8. Compte tenu de ce qui a été dit aux points 4 et 6, M. A... n'établit pas que l'arrêté attaqué aurait porté à sa vie privée et familiale une atteinte disproportionnée aux buts en vue desquels il a été pris. Le moyen tiré de la violation des stipulations de l'article 8 de la convention européenne de sauvegarde des droits de l'homme et des libertés fondamentales doit, par suite, être écarté ainsi que celui, pour les mêmes motifs, tiré de l'erreur manifestation d'appréciation.
9. Il résulte de tout ce qui précède que M. A... n'est pas fondé à soutenir que c'est à tort que, par le jugement attaqué, le tribunal administratif de Paris a rejeté sa demande. Par voie de conséquence, ses conclusions à fin d'injonction ainsi que celles présentées sur le fondement de l'article L. 761-1 du code de justice administrative doivent être rejetées.
D E C I D E :
Article 1er : La requête de M. A... est rejetée.
Article 2 : Le présent arrêt sera notifié à M. D... A... et au ministre de l'intérieur et des Outre-mer.

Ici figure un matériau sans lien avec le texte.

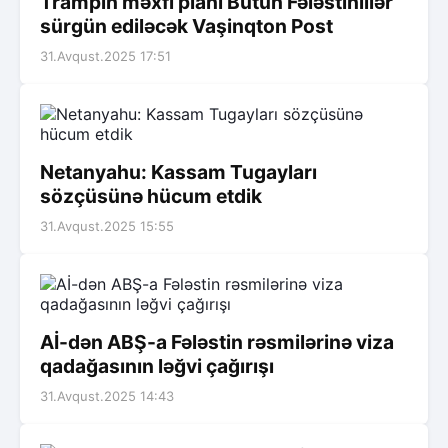
Trampın məxfi planı Bütün Fələstinlilər
sürgün ediləcək Vaşinqton Post
31.Avqust.2025 17:51
Netanyahu: Kassam Tugayları
sözçüsünə hücum etdik
31.Avqust.2025 15:55
Aİ-dən ABŞ-a Fələstin rəsmilərinə viza
qadağasının ləğvi çağırışı
31.Avqust.2025 14:43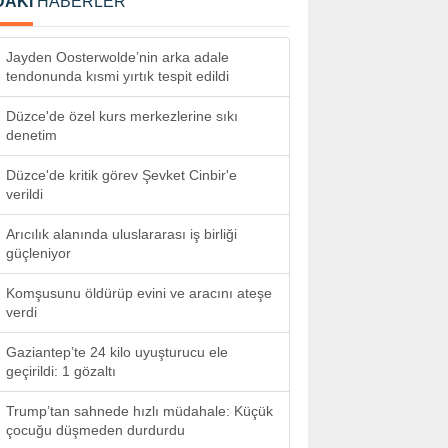
DAKİ
HABERLER
Jayden Oosterwolde’nin arka adale
tendonunda kısmi yırtık tespit edildi
Düzce'de özel kurs merkezlerine sıkı
denetim
Düzce'de kritik görev Şevket Cinbir'e
verildi
Arıcılık alanında uluslararası iş birliği
güçleniyor
Komşusunu öldürüp evini ve aracını ateşe
verdi
Gaziantep’te 24 kilo uyuşturucu ele
geçirildi: 1 gözaltı
Trump’tan sahnede hızlı müdahale: Küçük
çocuğu düşmeden durdurdu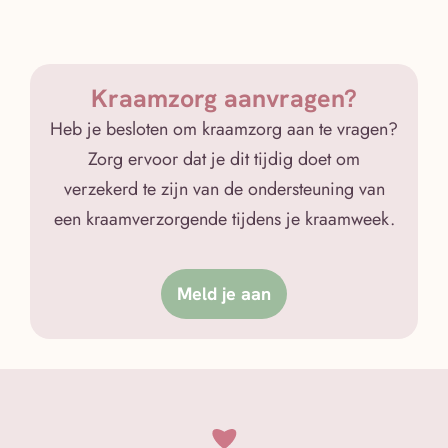
Kraamzorg aanvragen?
Heb je besloten om kraamzorg aan te vragen?
Zorg ervoor dat je dit tijdig doet om
verzekerd te zijn van de ondersteuning van
een kraamverzorgende tijdens je kraamweek.
Meld je aan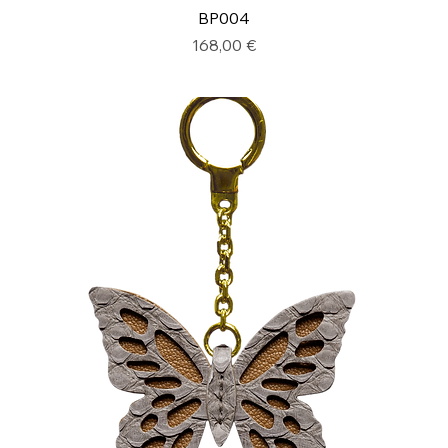
BP004
Prix
168,00 €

Copie en sera adressée au préfet de police.
Délibéré après l'audience du 16 septembre 2022, à laquelle siégeaient :
- Mme Heers, présidente de chambre,
- Mme Briançon, présidente-assesseure,
- M. Mantz, premier conseiller.
Rendu public par mise à disposition au greffe le 30 septembre 2022.
Le rapporteur,
P. C...
La présidente,
M. B...
La greffière,
O. BADOUX-GRARE
La République mande et ordonne au ministre de l'intérieur et des outre-mer en ce qui le concerne ou à tous commissaires de justice à ce requis en ce qui concerne les voies de droit commun contre les parties privées, de pourvoir à l'exécution de la présente décision.